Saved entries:

* * * *

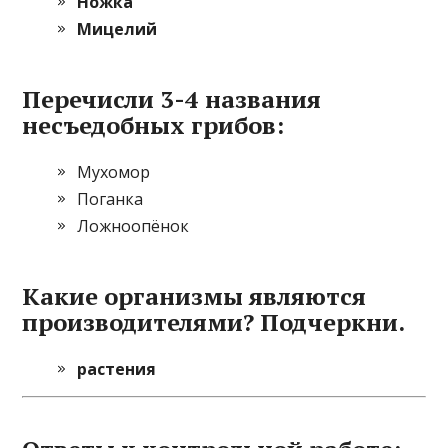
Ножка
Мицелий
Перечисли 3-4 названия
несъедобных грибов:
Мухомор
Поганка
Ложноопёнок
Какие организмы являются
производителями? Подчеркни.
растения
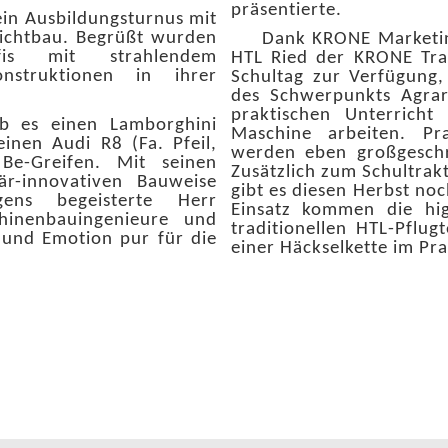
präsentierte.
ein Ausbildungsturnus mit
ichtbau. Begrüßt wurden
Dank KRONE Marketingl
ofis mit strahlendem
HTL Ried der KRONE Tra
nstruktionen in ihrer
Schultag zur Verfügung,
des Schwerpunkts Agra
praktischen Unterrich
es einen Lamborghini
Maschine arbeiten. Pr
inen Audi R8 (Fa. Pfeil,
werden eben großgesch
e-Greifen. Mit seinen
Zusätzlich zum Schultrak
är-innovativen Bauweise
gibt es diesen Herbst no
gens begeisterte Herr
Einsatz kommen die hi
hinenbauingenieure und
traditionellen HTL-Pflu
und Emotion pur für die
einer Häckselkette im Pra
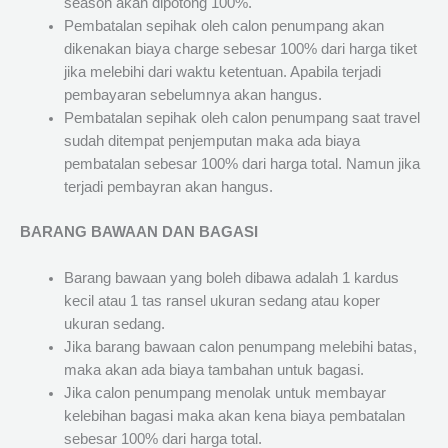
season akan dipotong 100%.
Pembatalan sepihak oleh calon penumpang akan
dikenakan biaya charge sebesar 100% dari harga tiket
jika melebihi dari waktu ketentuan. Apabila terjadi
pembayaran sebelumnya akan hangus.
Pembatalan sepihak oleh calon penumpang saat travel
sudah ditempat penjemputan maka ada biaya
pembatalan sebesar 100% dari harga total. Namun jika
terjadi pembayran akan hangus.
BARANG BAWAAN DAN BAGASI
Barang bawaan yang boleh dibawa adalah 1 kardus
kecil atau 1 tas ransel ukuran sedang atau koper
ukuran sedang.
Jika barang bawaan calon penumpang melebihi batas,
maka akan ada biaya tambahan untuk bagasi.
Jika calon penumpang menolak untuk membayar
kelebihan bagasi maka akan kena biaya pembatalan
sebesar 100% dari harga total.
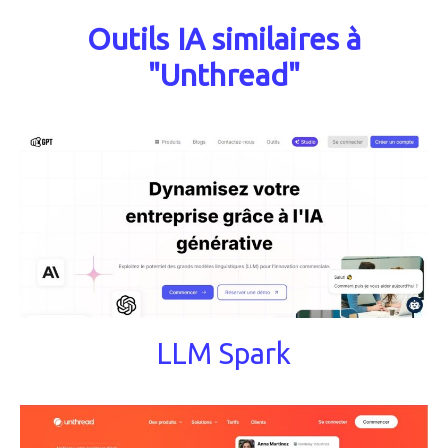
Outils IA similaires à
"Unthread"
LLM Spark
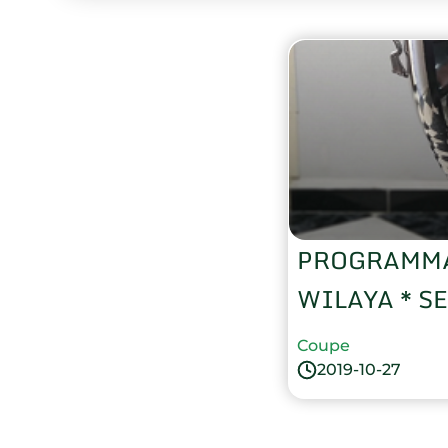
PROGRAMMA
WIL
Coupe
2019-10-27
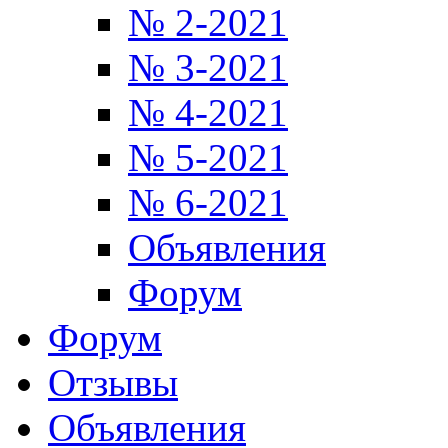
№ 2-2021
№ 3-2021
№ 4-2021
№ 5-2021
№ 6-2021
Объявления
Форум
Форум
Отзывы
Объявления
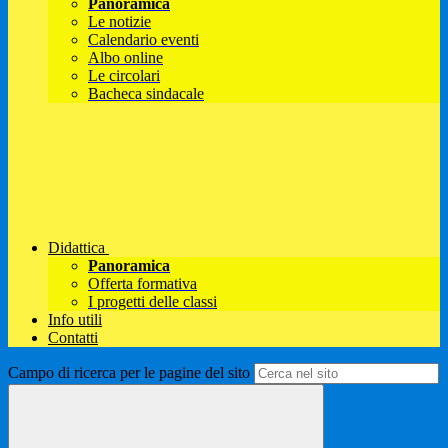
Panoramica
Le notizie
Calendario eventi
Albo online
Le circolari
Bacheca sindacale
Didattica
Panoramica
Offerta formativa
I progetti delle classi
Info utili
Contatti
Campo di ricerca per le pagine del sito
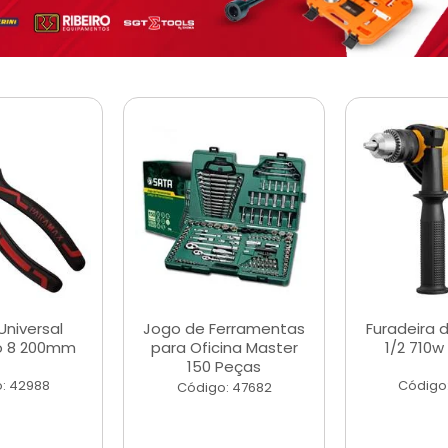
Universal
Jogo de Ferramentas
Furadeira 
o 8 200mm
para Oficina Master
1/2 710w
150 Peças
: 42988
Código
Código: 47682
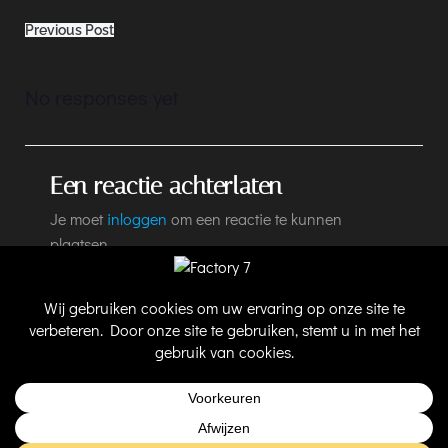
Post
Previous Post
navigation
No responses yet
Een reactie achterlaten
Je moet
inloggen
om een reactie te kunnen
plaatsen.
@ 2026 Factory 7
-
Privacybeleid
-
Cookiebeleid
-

* * * *

### [Exercise]
Would you please filter the lines above and copy every one that includes "maka"?

### [Solution for this exercise]
sudah ditempat penjemputan maka ada biaya
maka akan ada biaya tambahan untuk bagasi.
kelebihan bagasi maka akan kena biaya pembatalan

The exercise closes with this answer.